◆ **TASK**: What you return must match the records below exactly, apart from the omitted pictures.

[Dataset entries]
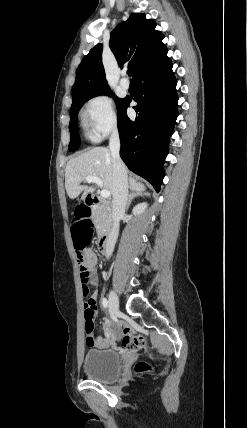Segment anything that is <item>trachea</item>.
Returning <instances> with one entry per match:
<instances>
[{"label":"trachea","mask_w":247,"mask_h":428,"mask_svg":"<svg viewBox=\"0 0 247 428\" xmlns=\"http://www.w3.org/2000/svg\"><path fill=\"white\" fill-rule=\"evenodd\" d=\"M127 73H128V75H129V76H131L132 71H131V70H128V71H127Z\"/></svg>","instance_id":"3493384b"}]
</instances>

◆ **SOLUTION**:
Segment anything that is <item>trachea</item>.
Returning <instances> with one entry per match:
<instances>
[{"label":"trachea","mask_w":247,"mask_h":428,"mask_svg":"<svg viewBox=\"0 0 247 428\" xmlns=\"http://www.w3.org/2000/svg\"><path fill=\"white\" fill-rule=\"evenodd\" d=\"M127 73H128V75H129V76H131L132 71H131V70H128V71H127Z\"/></svg>","instance_id":"3493384b"}]
</instances>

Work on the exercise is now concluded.